# PROBLEM TO WORK ON
The answer must consist only of the lines from the line with "Payments Accepted" to the line with "browser for the next time I comment.", both included, exactly as they stand below.

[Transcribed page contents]
═══

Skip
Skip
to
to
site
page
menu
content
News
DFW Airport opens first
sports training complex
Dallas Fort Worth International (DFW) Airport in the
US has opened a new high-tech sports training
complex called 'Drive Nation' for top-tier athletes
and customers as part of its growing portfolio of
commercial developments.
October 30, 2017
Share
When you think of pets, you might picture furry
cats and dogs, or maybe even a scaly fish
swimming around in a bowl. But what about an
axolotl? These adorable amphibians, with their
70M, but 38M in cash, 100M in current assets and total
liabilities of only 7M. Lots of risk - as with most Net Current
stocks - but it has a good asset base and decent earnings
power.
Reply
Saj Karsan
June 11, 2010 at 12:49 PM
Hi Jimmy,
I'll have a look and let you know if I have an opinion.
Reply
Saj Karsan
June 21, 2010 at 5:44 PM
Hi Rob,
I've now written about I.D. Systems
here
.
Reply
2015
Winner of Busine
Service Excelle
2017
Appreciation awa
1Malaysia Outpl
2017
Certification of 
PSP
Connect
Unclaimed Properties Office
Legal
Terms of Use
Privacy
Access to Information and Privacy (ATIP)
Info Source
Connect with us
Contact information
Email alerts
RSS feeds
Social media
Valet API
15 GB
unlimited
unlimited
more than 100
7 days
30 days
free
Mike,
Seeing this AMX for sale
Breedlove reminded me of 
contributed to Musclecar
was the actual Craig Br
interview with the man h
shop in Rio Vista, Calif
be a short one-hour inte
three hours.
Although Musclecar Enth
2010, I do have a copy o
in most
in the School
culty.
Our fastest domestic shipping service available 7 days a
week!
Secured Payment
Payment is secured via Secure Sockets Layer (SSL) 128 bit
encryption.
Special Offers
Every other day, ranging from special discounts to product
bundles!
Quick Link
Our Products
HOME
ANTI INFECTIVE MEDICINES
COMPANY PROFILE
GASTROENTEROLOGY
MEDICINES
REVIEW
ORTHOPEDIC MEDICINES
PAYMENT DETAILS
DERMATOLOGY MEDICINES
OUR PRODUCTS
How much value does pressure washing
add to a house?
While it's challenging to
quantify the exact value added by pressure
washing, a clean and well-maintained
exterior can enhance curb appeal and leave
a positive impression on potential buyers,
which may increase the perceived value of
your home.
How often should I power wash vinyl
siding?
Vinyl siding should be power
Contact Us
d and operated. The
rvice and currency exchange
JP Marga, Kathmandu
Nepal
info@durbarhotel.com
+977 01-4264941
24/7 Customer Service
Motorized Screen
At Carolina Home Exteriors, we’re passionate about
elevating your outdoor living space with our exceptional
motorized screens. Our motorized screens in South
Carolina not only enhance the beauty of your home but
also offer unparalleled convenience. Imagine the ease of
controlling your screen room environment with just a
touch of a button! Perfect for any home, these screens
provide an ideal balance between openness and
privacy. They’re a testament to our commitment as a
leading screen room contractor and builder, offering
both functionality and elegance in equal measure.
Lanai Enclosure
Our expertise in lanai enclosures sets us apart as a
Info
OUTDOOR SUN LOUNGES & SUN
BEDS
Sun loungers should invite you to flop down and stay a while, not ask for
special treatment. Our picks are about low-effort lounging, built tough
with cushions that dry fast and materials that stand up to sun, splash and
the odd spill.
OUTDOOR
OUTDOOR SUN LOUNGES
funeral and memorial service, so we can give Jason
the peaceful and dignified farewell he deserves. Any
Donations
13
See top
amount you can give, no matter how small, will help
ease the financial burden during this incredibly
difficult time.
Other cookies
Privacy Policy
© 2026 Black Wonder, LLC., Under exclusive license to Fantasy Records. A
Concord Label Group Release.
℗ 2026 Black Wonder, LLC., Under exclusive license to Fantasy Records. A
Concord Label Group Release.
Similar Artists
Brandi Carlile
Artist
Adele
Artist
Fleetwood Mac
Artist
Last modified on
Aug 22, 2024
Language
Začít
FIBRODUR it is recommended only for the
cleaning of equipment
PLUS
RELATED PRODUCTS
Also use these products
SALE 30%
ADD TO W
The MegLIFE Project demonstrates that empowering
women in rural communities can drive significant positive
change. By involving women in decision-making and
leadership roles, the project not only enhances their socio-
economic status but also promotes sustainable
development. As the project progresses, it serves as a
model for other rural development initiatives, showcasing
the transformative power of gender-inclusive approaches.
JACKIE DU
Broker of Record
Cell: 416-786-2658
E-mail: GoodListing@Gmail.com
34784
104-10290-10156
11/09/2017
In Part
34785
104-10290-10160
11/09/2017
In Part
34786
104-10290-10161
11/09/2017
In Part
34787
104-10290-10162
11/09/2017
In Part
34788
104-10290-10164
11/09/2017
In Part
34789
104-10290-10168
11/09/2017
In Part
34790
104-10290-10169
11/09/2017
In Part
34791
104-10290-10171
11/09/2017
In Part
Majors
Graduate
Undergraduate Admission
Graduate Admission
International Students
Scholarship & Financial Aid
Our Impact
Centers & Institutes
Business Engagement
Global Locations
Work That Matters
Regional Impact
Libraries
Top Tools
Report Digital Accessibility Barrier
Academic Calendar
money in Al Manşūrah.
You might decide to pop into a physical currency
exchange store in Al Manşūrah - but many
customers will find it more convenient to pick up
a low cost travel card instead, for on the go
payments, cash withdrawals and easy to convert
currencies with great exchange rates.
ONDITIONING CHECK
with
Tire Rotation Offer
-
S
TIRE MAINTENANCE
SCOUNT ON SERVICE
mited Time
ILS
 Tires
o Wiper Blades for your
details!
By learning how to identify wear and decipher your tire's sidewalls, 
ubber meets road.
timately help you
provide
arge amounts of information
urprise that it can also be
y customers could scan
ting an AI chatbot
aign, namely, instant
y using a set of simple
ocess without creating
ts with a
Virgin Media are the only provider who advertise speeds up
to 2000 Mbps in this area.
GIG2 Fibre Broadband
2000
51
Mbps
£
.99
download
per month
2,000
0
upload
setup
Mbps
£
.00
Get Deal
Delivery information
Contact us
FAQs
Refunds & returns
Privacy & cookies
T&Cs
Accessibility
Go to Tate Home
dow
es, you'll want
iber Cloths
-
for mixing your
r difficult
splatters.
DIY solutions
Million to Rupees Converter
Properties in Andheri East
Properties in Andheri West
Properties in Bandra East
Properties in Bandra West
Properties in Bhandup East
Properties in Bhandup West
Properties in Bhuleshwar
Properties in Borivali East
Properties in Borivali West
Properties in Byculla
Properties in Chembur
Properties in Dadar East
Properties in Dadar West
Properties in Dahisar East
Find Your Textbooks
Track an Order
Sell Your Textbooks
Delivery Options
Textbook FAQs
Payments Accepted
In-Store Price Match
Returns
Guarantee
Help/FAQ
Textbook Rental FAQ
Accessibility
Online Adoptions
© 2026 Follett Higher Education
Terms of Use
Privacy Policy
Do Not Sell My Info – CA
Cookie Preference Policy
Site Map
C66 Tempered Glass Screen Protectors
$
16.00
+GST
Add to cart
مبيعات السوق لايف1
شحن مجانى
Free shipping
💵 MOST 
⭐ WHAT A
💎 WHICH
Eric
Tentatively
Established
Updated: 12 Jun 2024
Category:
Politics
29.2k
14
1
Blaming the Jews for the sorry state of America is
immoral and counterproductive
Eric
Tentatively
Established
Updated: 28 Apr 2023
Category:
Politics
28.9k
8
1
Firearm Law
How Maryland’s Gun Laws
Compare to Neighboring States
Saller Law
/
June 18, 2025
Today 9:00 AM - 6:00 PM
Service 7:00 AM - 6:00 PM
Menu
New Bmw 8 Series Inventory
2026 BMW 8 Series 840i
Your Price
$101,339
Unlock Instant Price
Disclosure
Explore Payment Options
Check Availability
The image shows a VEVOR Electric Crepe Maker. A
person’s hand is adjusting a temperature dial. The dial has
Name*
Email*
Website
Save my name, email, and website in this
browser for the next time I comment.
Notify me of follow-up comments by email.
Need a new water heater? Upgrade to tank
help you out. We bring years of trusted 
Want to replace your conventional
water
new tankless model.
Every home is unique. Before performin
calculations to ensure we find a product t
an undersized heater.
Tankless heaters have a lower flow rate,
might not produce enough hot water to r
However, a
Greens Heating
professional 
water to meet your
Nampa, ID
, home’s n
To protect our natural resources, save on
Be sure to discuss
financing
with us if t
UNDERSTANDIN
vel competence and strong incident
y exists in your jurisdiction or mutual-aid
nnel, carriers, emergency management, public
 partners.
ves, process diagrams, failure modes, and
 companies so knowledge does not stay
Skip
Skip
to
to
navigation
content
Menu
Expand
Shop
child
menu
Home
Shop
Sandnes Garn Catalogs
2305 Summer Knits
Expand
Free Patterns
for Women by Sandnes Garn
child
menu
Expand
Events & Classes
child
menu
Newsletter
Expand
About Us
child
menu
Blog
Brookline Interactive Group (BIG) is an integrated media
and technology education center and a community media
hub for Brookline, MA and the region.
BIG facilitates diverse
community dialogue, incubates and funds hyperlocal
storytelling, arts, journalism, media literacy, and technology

═══

# EXPECTED ANSWER
Payments Accepted
In-Store Price Match
Returns
Guarantee
Help/FAQ
Textbook Rental FAQ
Accessibility
Online Adoptions
© 2026 Follett Higher Education
Terms of Use
Privacy Policy
Do Not Sell My Info – CA
Cookie Preference Policy
Site Map
C66 Tempered Glass Screen Protectors
$
16.00
+GST
Add to cart
مبيعات السوق لايف1
شحن مجانى
Free shipping
💵 MOST 
⭐ WHAT A
💎 WHICH
Eric
Tentatively
Established
Updated: 12 Jun 2024
Category:
Politics
29.2k
14
1
Blaming the Jews for the sorry state of America is
immoral and counterproductive
Eric
Tentatively
Established
Updated: 28 Apr 2023
Category:
Politics
28.9k
8
1
Firearm Law
How Maryland’s Gun Laws
Compare to Neighboring States
Saller Law
/
June 18, 2025
Today 9:00 AM - 6:00 PM
Service 7:00 AM - 6:00 PM
Menu
New Bmw 8 Series Inventory
2026 BMW 8 Series 840i
Your Price
$101,339
Unlock Instant Price
Disclosure
Explore Payment Options
Check Availability
The image shows a VEVOR Electric Crepe Maker. A
person’s hand is adjusting a temperature dial. The dial has
Name*
Email*
Website
Save my name, email, and website in this
browser for the next time I comment.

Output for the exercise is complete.